Page images and extracted text
----

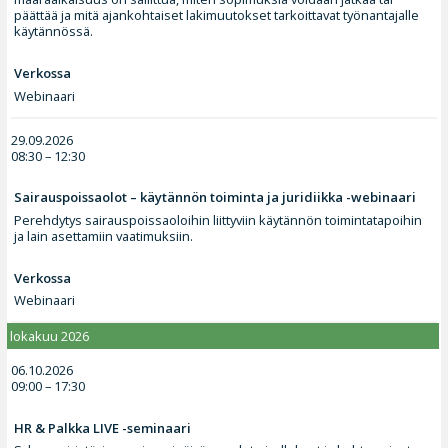
päättää ja mitä ajankohtaiset lakimuutokset tarkoittavat työnantajalle
käytännössä.
Verkossa
Webinaari
29.09.2026
08:30 – 12:30
Sairauspoissaolot – käytännön toiminta ja juridiikka -webinaari
Perehdytys sairauspoissaoloihin liittyviin käytännön toimintatapoihin
ja lain asettamiin vaatimuksiin.
Verkossa
Webinaari
lokakuu 2026
06.10.2026
09:00 – 17:30
HR & Palkka LIVE -seminaari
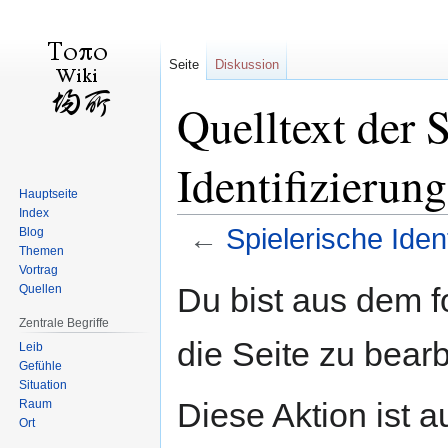
Seite
Diskussion
Quelltext der S
Identifizierung
Hauptseite
Index
←
Spielerische Ident
Blog
Themen
Vortrag
Zur
Zur
Du bist aus dem f
Quellen
Navigation
Suche
Zentrale Begriffe
springen
springen
die Seite zu bearb
Leib
Gefühle
Situation
Diese Aktion ist a
Raum
Ort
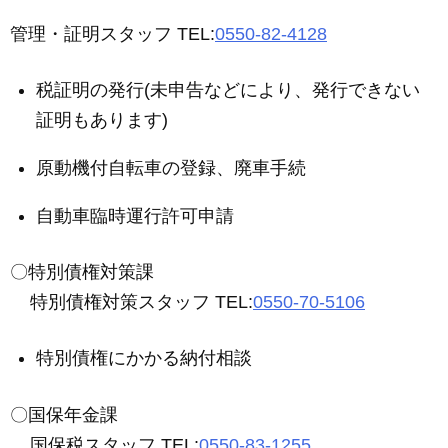
管理・証明スタッフ TEL:
0550-82-4128
税証明の発行(未申告などにより、発行できない
証明もあります)
原動機付自転車の登録、廃車手続
自動車臨時運行許可申請
〇特別債権対策課
特別債権対策スタッフ TEL:
0550-70-5106
特別債権にかかる納付相談
〇国保年金課
国保税スタッフ TEL:
0550-83-1255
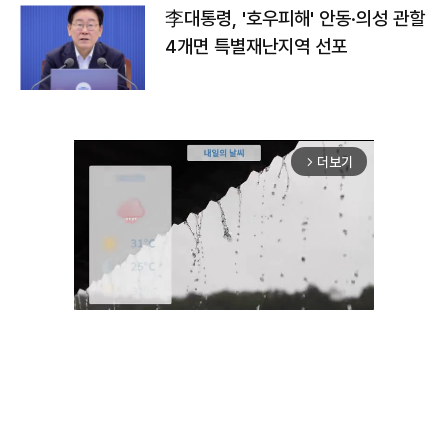
李대통령, '호우피해' 안동·의성 관할
4개면 특별재난지역 선포
더보기
arrow_forward_ios
Unmute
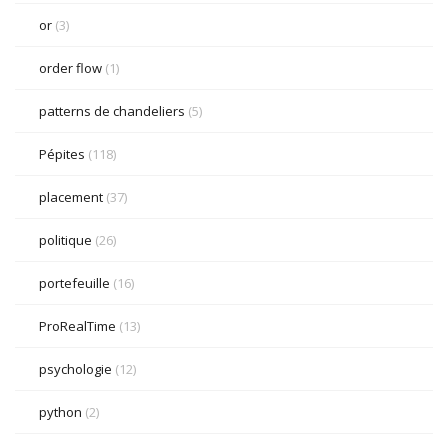
or
(3)
order flow
(1)
patterns de chandeliers
(5)
Pépites
(118)
placement
(37)
politique
(26)
portefeuille
(16)
ProRealTime
(13)
psychologie
(12)
python
(2)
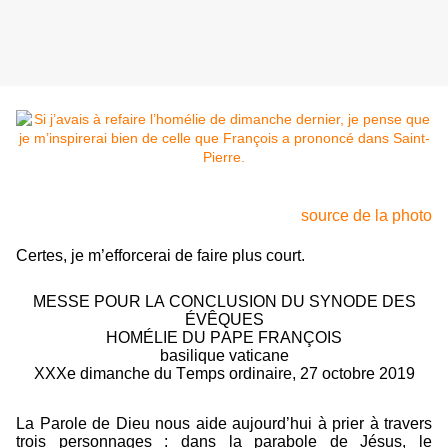
source de la photo
Certes, je m’efforcerai de faire plus court.
MESSE POUR LA CONCLUSION DU SYNODE DES
ÉVÊQUES
HOMÉLIE DU PAPE FRANÇOIS
basilique vaticane
XXXe dimanche du Temps ordinaire, 27 octobre 2019
La Parole de Dieu nous aide aujourd’hui à prier à travers
trois personnages : dans la parabole de Jésus, le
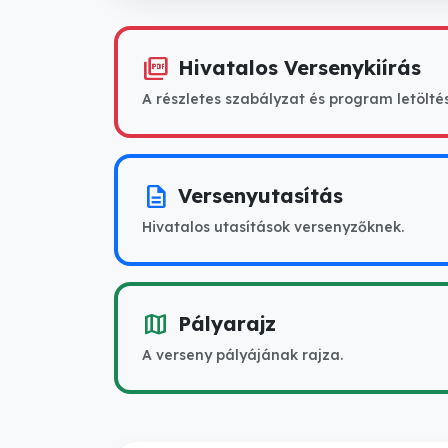
picture_as_pdf
Hivatalos Versenykiírás
A részletes szabályzat és program letölté
description
Versenyutasítás
Hivatalos utasítások versenyzőknek.
map
Pályarajz
A verseny pályájának rajza.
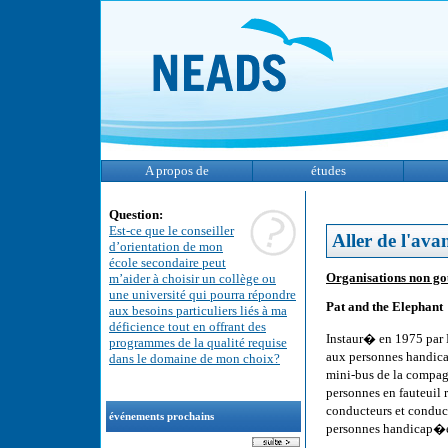
A propos de
études
Question:
Est-ce que le conseiller
Aller de l'ava
d’orientation de mon
école secondaire peut
Organisations non g
m’aider à choisir un collège ou
une université qui pourra répondre
Pat and the Elephant
aux besoins particuliers liés à ma
déficience tout en offrant des
Instaur� en 1975 par 
programmes de la qualité requise
aux personnes handica
dans le domaine de mon choix?
mini-bus de la compa
personnes en fauteuil
conducteurs et conduc
événements prochains
personnes handicap�e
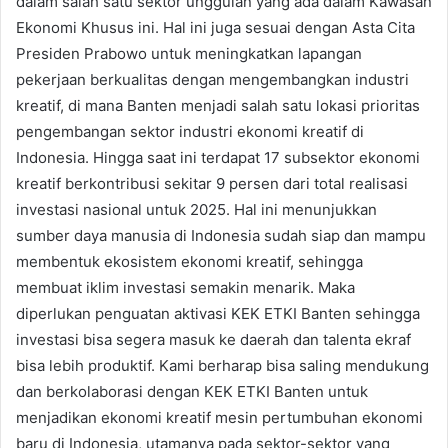
dalam salah satu sektor unggulan yang ada dalam Kawasan
Ekonomi Khusus ini. Hal ini juga sesuai dengan Asta Cita
Presiden Prabowo untuk meningkatkan lapangan
pekerjaan berkualitas dengan mengembangkan industri
kreatif, di mana Banten menjadi salah satu lokasi prioritas
pengembangan sektor industri ekonomi kreatif di
Indonesia. Hingga saat ini terdapat 17 subsektor ekonomi
kreatif berkontribusi sekitar 9 persen dari total realisasi
investasi nasional untuk 2025. Hal ini menunjukkan
sumber daya manusia di Indonesia sudah siap dan mampu
membentuk ekosistem ekonomi kreatif, sehingga
membuat iklim investasi semakin menarik. Maka
diperlukan penguatan aktivasi KEK ETKI Banten sehingga
investasi bisa segera masuk ke daerah dan talenta ekraf
bisa lebih produktif. Kami berharap bisa saling mendukung
dan berkolaborasi dengan KEK ETKI Banten untuk
menjadikan ekonomi kreatif mesin pertumbuhan ekonomi
baru di Indonesia, utamanya pada sektor-sektor yang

----

» WORK REQUEST:
Looking at the data above, work out how many lines contain "sehingga" and answer with the figure only.

» EXERCISE RESPONSE:
2